(Material provided)

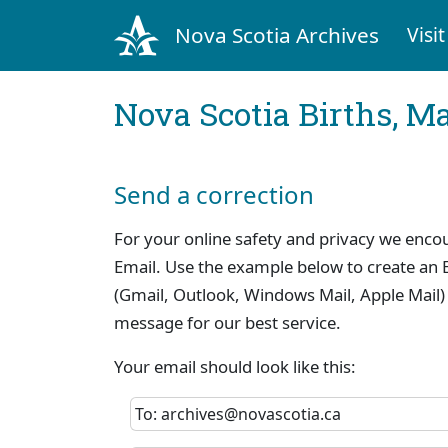
Nova Scotia Archives
Visit
Nova Scotia Births, M
Send a correction
For your online safety and privacy we enco
Email. Use the example below to create an E
(Gmail, Outlook, Windows Mail, Apple Mail)
message for our best service.
Your email should look like this:
To: archives@novascotia.ca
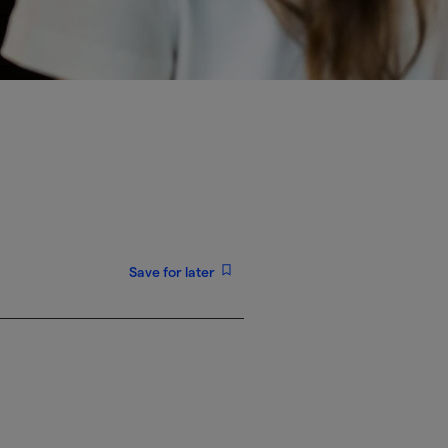
Save for later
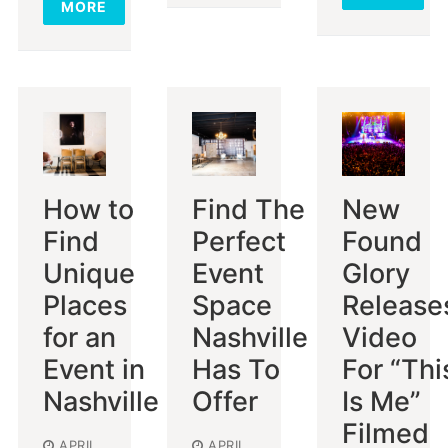
MORE
How to
Find The
New
Find
Perfect
Found
Unique
Event
Glory
Places
Space
Release
for an
Nashville
Video
Event in
Has To
For “Thi
Nashville
Offer
Is Me”
Filmed
APRIL
APRIL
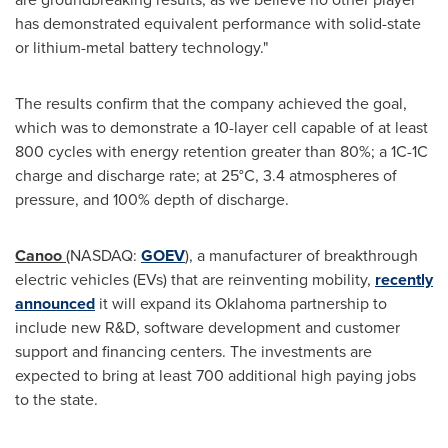
has demonstrated equivalent performance with solid-state
or lithium-metal battery technology."
The results confirm that the company achieved the goal,
which was to demonstrate a 10-layer cell capable of at least
800 cycles with energy retention greater than 80%; a 1C-1C
charge and discharge rate; at 25°C, 3.4 atmospheres of
pressure, and 100% depth of discharge.
Canoo
(NASDAQ:
GOEV
), a manufacturer of breakthrough
electric vehicles (EVs) that are reinventing mobility,
recently
announced
it will expand its Oklahoma partnership to
include new R&D, software development and customer
support and financing centers. The investments are
expected to bring at least 700 additional high paying jobs
to the state.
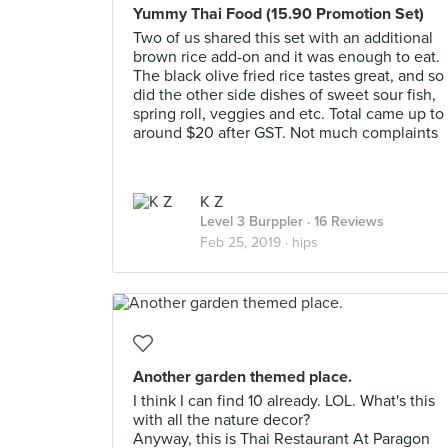
Yummy Thai Food (15.90 Promotion Set)
Two of us shared this set with an additional
brown rice add-on and it was enough to eat.
The black olive fried rice tastes great, and so
did the other side dishes of sweet sour fish,
spring roll, veggies and etc. Total came up to
around $20 after GST. Not much complaints
K Z
Level 3 Burppler
· 16 Reviews
Feb 25, 2019 ·
hips
Another garden themed place.
I think I can find 10 already. LOL. What's this
with all the nature decor?
Anyway, this is Thai Restaurant At Paragon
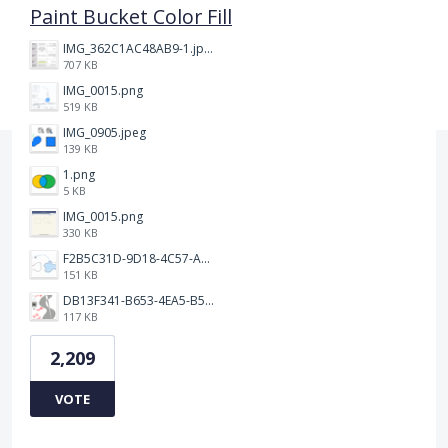
Paint Bucket Color Fill
IMG_362C1AC48AB9-1.jpeg
707 KB
IMG_0015.png
519 KB
IMG_0905.jpeg
139 KB
1.png
5 KB
IMG_0015.png
330 KB
F2B5C31D-9D18-4C57-A56E-F87EB5905485.jpeg
151 KB
DB13F341-B653-4EA5-B51A-419E6F893DEE.jpeg
117 KB
2,209
VOTE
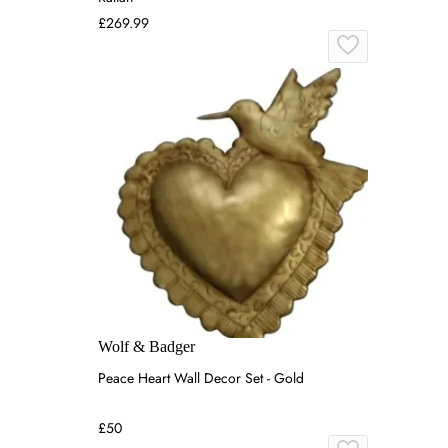
£269.99
Wolf & Badger
Peace Heart Wall Decor Set - Gold
£50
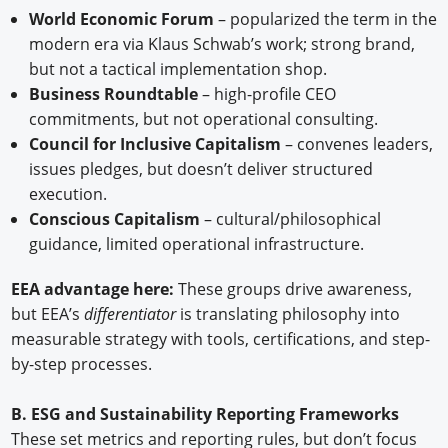
World Economic Forum
– popularized the term in the
modern era via Klaus Schwab’s work; strong brand,
but not a tactical implementation shop.
Business Roundtable
– high-profile CEO
commitments, but not operational consulting.
Council for Inclusive Capitalism
– convenes leaders,
issues pledges, but doesn’t deliver structured
execution.
Conscious Capitalism
– cultural/philosophical
guidance, limited operational infrastructure.
EEA advantage here:
These groups drive awareness,
but EEA’s
differentiator
is translating philosophy into
measurable strategy with tools, certifications, and step-
by-step processes.
B. ESG and Sustainability Reporting Frameworks
These set metrics and reporting rules, but don’t focus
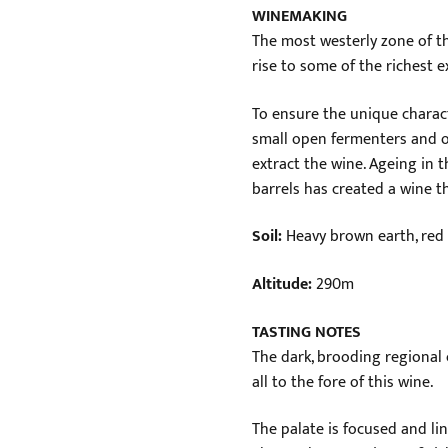
WINEMAKING
The most westerly zone of t
rise to some of the richest 
To ensure the unique characte
small open fermenters and o
extract the wine. Ageing in t
barrels has created a wine th
Soil:
Heavy brown earth, red 
Altitude:
290m
TASTING NOTES
The dark, brooding regional 
all to the fore of this wine.
The palate is focused and li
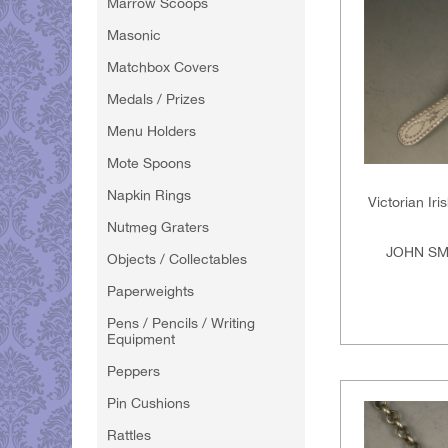
Marrow Scoops
Masonic
Matchbox Covers
Medals / Prizes
Menu Holders
Mote Spoons
Napkin Rings
Victorian Ir
Nutmeg Graters
JOHN SM
Objects / Collectables
Paperweights
Pens / Pencils / Writing
Equipment
Peppers
Pin Cushions
Rattles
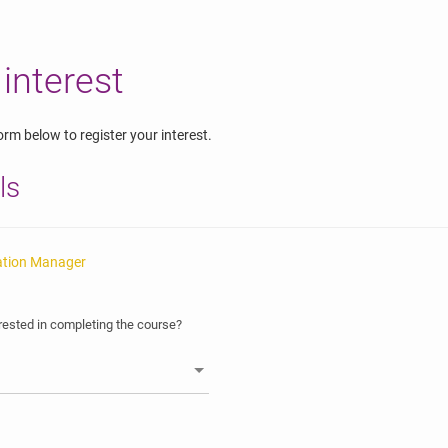
 interest
rm below to register your interest.
ls
ation Manager
ested in completing the course?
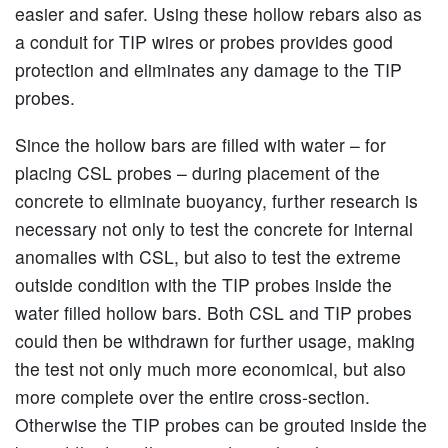
easier and safer. Using these hollow rebars also as
a conduit for TIP wires or probes provides good
protection and eliminates any damage to the TIP
probes.
Since the hollow bars are filled with water – for
placing CSL probes – during placement of the
concrete to eliminate buoyancy, further research is
necessary not only to test the concrete for internal
anomalies with CSL, but also to test the extreme
outside condition with the TIP probes inside the
water filled hollow bars. Both CSL and TIP probes
could then be withdrawn for further usage, making
the test not only much more economical, but also
more complete over the entire cross-section.
Otherwise the TIP probes can be grouted inside the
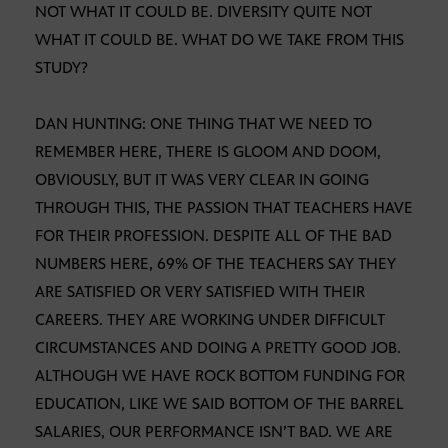
NOT WHAT IT COULD BE. DIVERSITY QUITE NOT
WHAT IT COULD BE. WHAT DO WE TAKE FROM THIS
STUDY?
DAN HUNTING: ONE THING THAT WE NEED TO
REMEMBER HERE, THERE IS GLOOM AND DOOM,
OBVIOUSLY, BUT IT WAS VERY CLEAR IN GOING
THROUGH THIS, THE PASSION THAT TEACHERS HAVE
FOR THEIR PROFESSION. DESPITE ALL OF THE BAD
NUMBERS HERE, 69% OF THE TEACHERS SAY THEY
ARE SATISFIED OR VERY SATISFIED WITH THEIR
CAREERS. THEY ARE WORKING UNDER DIFFICULT
CIRCUMSTANCES AND DOING A PRETTY GOOD JOB.
ALTHOUGH WE HAVE ROCK BOTTOM FUNDING FOR
EDUCATION, LIKE WE SAID BOTTOM OF THE BARREL
SALARIES, OUR PERFORMANCE ISN’T BAD. WE ARE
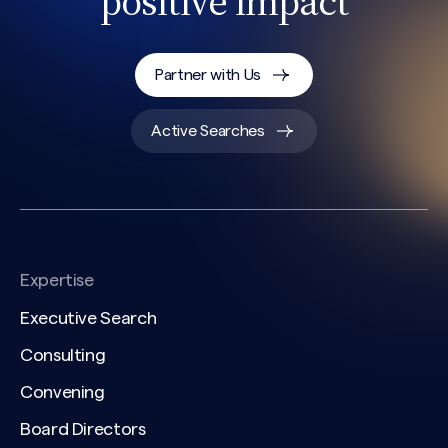
positive impact
Partner with Us
Active Searches
Expertise
Executive Search
Consulting
Convening
Board Directors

(End Material provided)

Task goal
How many lines of the listing contain "operational"? Say only that number.

Exercise output
2